Федор, заметив усмешку все понимающего Басаргина, сделал вид, что хотел поправить какую-то часть конского снаряжения, но так и не выбрал какую.
— Жди меня вскорости, — наказал ему поручик, и они скрылись за косматыми кронами деревьев.
— Нехристь дикая! — плюнул в сердцах Федор, но, одумавшись, перекрестил темный воздух, который поглотил уже всадников, и проговорил старательно Христову молитву.
— Прав, Дмитрий Иванович, — неспешно поплыл вдоль темных плетней его сердитый голос, — чужак и есть чужак. Волк он, серый разбойник. Выходишь его, как кутенка, с рук выкормишь. А он заслышит вой своей стаи, только хвостом махнет, а удерживать станешь — и руку отхватит. Глотку не перерезал? И на том тебе спасибо, Пятница…
Басаргин с Ахмазом ехали молча. Поручик думал уже о другом романтическом в высшей степени деле, которое волновало его молодую кровь, обещая то самое утоление гордости, которое он почитал за счастье. Ахмаз же вдыхал расширившимися ноздрями ветер с Терека, пил полными легкими дым горных селений и стужу далеких горных ледников. Горная страна властно возвращала его себе, как свою на время утерянную собственность, и дух горца был захвачен восторгом этого возвращения.
Так они добрались до брода, которые возникают кое-где по течению Терека в это время года. Здесь кони их заволновались, ожидая переправы, всадники же не спешили.
— Пора прощаться, Ахмаз, — сказал Басаргин, — война еще будет долгая. Всякое может на ней случиться. Могу я в тебя пулю выпустить, можешь ты в меня. Кто в бою разберет! Потому давай простим друг друга заранее, если что. Чтобы без обид!
— Ахмаз дорогой кунак не стреляй, — ответил горец. — Глаза есть, уши есть, зачем кунак стрелять? Ахмаз помнить, душа моя, никогда забывать! Коня дал, шашку дал, ружье дал, бешмет дал, жизнь дал… Аллах поможет Басарг-хан, Ахмаз не забудет Басарг-хан… Бешмет дал, жизнь дал… Аллах всевидящий и всемогущий!.. Свободу дал! Басарг-хан, пусть дни твой продлятся, род твой множится, душа моя! Ахмаз помнит всегда Басарг-хан!

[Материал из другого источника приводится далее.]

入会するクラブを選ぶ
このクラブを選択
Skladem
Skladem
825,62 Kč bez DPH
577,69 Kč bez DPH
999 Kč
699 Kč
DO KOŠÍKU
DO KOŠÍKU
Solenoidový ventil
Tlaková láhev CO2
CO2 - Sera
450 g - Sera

— Прощай, Ахмаз! Удачи тебе и роду твоему! Пусть Аллах поможет тебе, — поручик хотел хлопнуть дружески горца по плечу, но почему-то передумал, шлепнул свою бывшую лошадь по крупу, и она, вздрогнув, скакнула сразу четырьмя ногами и пугливо ступила в темную, темнее ночи, воду Терека.
Басаргин постоял немного на берегу, как бы провожая взглядом невидимого без лунного глаза в эту облачную ночь кунака, потом проговорил едва слышно:
— А ведь Фомка Ивашков вчера на кордон уехал. Надолго ли?

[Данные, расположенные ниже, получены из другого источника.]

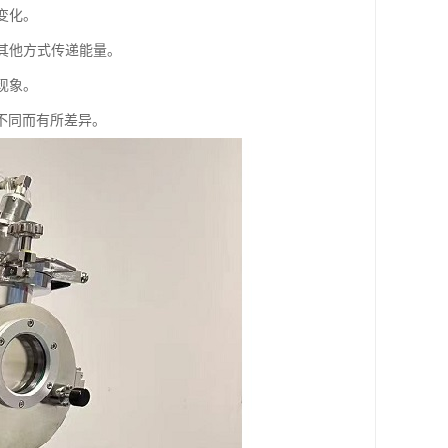
变化。
以其他方式传递能量。
现象。
不同而有所差异。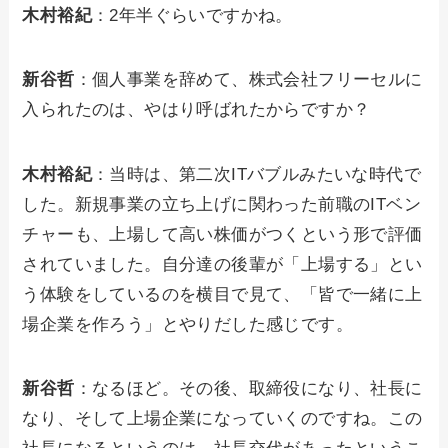
木村裕紀
：2年半ぐらいですかね。
新谷哲
：個人事業を辞めて、株式会社フリーセルに
入られたのは、やはり呼ばれたからですか？
木村裕紀
：当時は、第二次ITバブルみたいな時代で
した。新規事業の立ち上げに関わった前職のITベン
チャーも、上場して高い株価がつくという形で評価
されていました。自分達の後輩が「上場する」とい
う体験をしているのを横目で見て、「皆で一緒に上
場企業を作ろう」とやりだした感じです。
新谷哲
：なるほど。その後、取締役になり、社長に
なり、そして上場企業になっていくのですね。この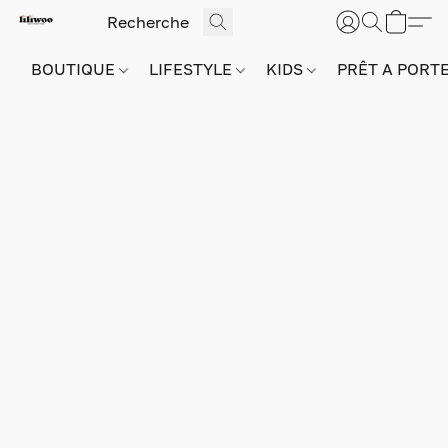
BOUTIQUE
LIFESTYLE
KIDS
PRÊT A PORT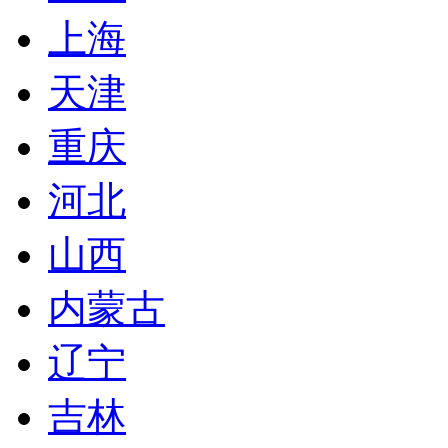
上海
天津
重庆
河北
山西
内蒙古
辽宁
吉林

Вдруг конь вздрогнул и захрапел. Поручик потянулся к зачехленному ружью. Огромная тень качнулась над бродом. Словно арочный мост, завис на мгновенье гигантский конь над Тереком, а всадник всматривался из-под козырька офицерской фуражки в сторону станицы. Басаргин запрокинул вверх голову, пытаясь заглянуть в его темное лицо, но в этот момент выскользнула монеткой из нищих лохмотьев тучи луна. Озарились бегущие воды и пустые берега. Никого не было, только холод невидимого ледника еще дышал ему в лицо.
— Тень отца Гамлета — это из другой трагедии! — крикнул поручик кому-то, поворачивая коня. — Ты ошибся! Ошибся, как всегда! Айшат, помяни меня в своих молитвах, нимфа!
Он хотел расхохотаться, но глотнул того самого холодного дыханья и закашлялся…
Басаргин поначалу подъехал к дому Ивашковых верхом. Но вдруг сам показался себе таким огромным, видимым всей станице, как тот призрачный всадник над бродом. Тогда поручик отвел коня домой и вновь вернулся сюда же, в тень пирамидальных тополей на краю станицы, и стал прогуливаться с независимым видом, словно по бульвару курортного городка в ожидании знакомых дам. И дамы не заставили себя долго ждать.
Первой прошла через двор старуха Ивашкова. Заметив поручика, она все стала делать чересчур шумно и порывисто.
— Моховину у нас нашел, что ли, кулик долгоногий? — услышал Басаргин. — То-то собака во сне брехала! Вот и набрехала! Кому гость, а кому — вынь да брось…
За старухой выбежала во двор Фомкина младшая сестра Дуняха. Та была смешлива без меры и, завидев шагающего вдоль плетня караульного, фыркнула в ладошку, а забежав за угол, дала себе волю и захохотала от души.